## WHAT YOU HAVE TO DO
Without the pictures, set down the records below word for word.

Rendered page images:

+--

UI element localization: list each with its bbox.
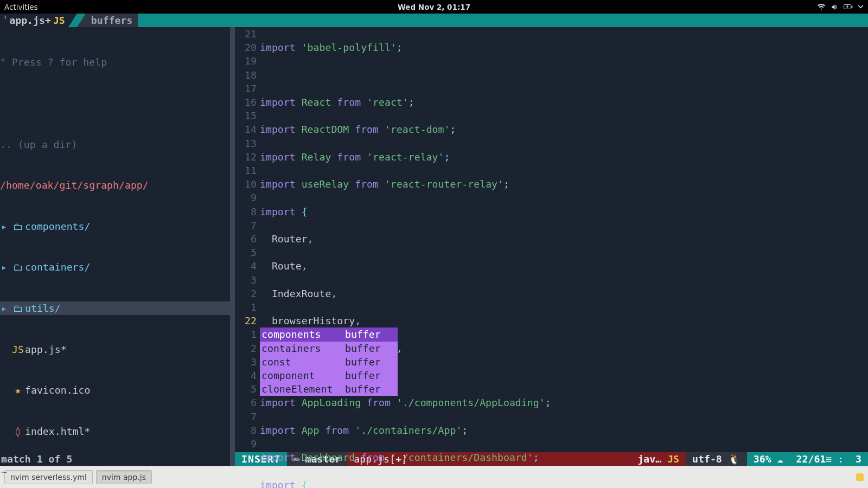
popup-item[interactable]: containersbuffer (260, 342, 398, 355)
buffers-indicator[interactable]: buffers (77, 14, 138, 27)
tree-help-hint: " Press ? for help (0, 55, 230, 69)
popup-item[interactable]: componentsbuffer (260, 328, 398, 341)
file-tree[interactable]: " Press ? for help .. (up a dir) /home/o… (0, 27, 230, 452)
tab-index: ¹ (3, 15, 7, 22)
popup-item[interactable]: componentbuffer (260, 369, 398, 382)
clock[interactable]: Wed Nov 2, 01:17 (398, 3, 470, 11)
wifi-icon (817, 3, 826, 11)
line-number-gutter: 212019 181716 151413 121110 987 654 321 … (235, 27, 260, 452)
buffer-tabline: ¹ app.js+ JS buffers (0, 14, 868, 27)
tree-cwd: /home/oak/git/sgraph/app/ (0, 178, 230, 192)
autocomplete-popup[interactable]: componentsbuffer containersbuffer constb… (260, 328, 398, 396)
tree-dir-containers[interactable]: ▸🗀containers/ (0, 260, 230, 274)
tab-filename: app.js+ (9, 15, 51, 26)
tab-separator (68, 14, 77, 27)
tree-dir-components[interactable]: ▸🗀components/ (0, 220, 230, 233)
volume-icon (831, 3, 839, 11)
activities-button[interactable]: Activities (4, 3, 38, 11)
updir[interactable]: .. (up a dir) (0, 139, 77, 150)
system-tray[interactable] (817, 3, 864, 11)
status-match: match 1 of 5 (0, 452, 230, 466)
svg-rect-1 (851, 6, 852, 8)
tree-dir-utils[interactable]: ▸🗀utils/ (0, 301, 230, 315)
tilde-row: ~ (0, 465, 230, 479)
tree-file-index-html[interactable]: ◊index.html* (0, 425, 230, 438)
popup-item[interactable]: cloneElementbuffer (260, 382, 398, 396)
chevron-down-icon (858, 4, 864, 10)
code-editor[interactable]: 212019 181716 151413 121110 987 654 321 … (235, 27, 868, 452)
terminal: ¹ app.js+ JS buffers " Press ? for help … (0, 14, 868, 466)
tab-filetype-badge: JS (53, 15, 65, 26)
vertical-split[interactable] (230, 27, 235, 452)
gnome-top-bar: Activities Wed Nov 2, 01:17 (0, 0, 868, 14)
tab-app-js[interactable]: ¹ app.js+ JS (0, 14, 68, 27)
tree-file-app-js[interactable]: JSapp.js* (0, 343, 230, 356)
popup-item[interactable]: constbuffer (260, 355, 398, 369)
tree-file-favicon[interactable]: ★favicon.ico (0, 383, 230, 397)
battery-icon (844, 3, 853, 10)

+--

## OUTPUT OF THE TASK
UI element localization: list each with its bbox.
popup-item[interactable]: containersbuffer (260, 342, 398, 355)
buffers-indicator[interactable]: buffers (77, 14, 138, 27)
tree-help-hint: " Press ? for help (0, 55, 230, 69)
popup-item[interactable]: componentsbuffer (260, 328, 398, 341)
file-tree[interactable]: " Press ? for help .. (up a dir) /home/o… (0, 27, 230, 452)
tab-index: ¹ (3, 15, 7, 22)
popup-item[interactable]: componentbuffer (260, 369, 398, 382)
clock[interactable]: Wed Nov 2, 01:17 (398, 3, 470, 11)
wifi-icon (817, 3, 826, 11)
line-number-gutter: 212019 181716 151413 121110 987 654 321 … (235, 27, 260, 452)
buffer-tabline: ¹ app.js+ JS buffers (0, 14, 868, 27)
tree-cwd: /home/oak/git/sgraph/app/ (0, 178, 230, 192)
autocomplete-popup[interactable]: componentsbuffer containersbuffer constb… (260, 328, 398, 396)
tree-dir-containers[interactable]: ▸🗀containers/ (0, 260, 230, 274)
tab-filename: app.js+ (9, 15, 51, 26)
tab-separator (68, 14, 77, 27)
tree-dir-components[interactable]: ▸🗀components/ (0, 220, 230, 233)
volume-icon (831, 3, 839, 11)
activities-button[interactable]: Activities (4, 3, 38, 11)
updir[interactable]: .. (up a dir) (0, 139, 77, 150)
system-tray[interactable] (817, 3, 864, 11)
status-match: match 1 of 5 (0, 452, 230, 466)
svg-rect-1 (851, 6, 852, 8)
tree-dir-utils[interactable]: ▸🗀utils/ (0, 301, 230, 315)
tilde-row: ~ (0, 465, 230, 479)
tree-file-index-html[interactable]: ◊index.html* (0, 425, 230, 438)
popup-item[interactable]: cloneElementbuffer (260, 382, 398, 396)
chevron-down-icon (858, 4, 864, 10)
code-editor[interactable]: 212019 181716 151413 121110 987 654 321 … (235, 27, 868, 452)
terminal: ¹ app.js+ JS buffers " Press ? for help … (0, 14, 868, 466)
tab-filetype-badge: JS (53, 15, 65, 26)
vertical-split[interactable] (230, 27, 235, 452)
gnome-top-bar: Activities Wed Nov 2, 01:17 (0, 0, 868, 14)
tab-app-js[interactable]: ¹ app.js+ JS (0, 14, 68, 27)
tree-file-app-js[interactable]: JSapp.js* (0, 343, 230, 356)
popup-item[interactable]: constbuffer (260, 355, 398, 369)
tree-file-favicon[interactable]: ★favicon.ico (0, 383, 230, 397)
battery-icon (844, 3, 853, 10)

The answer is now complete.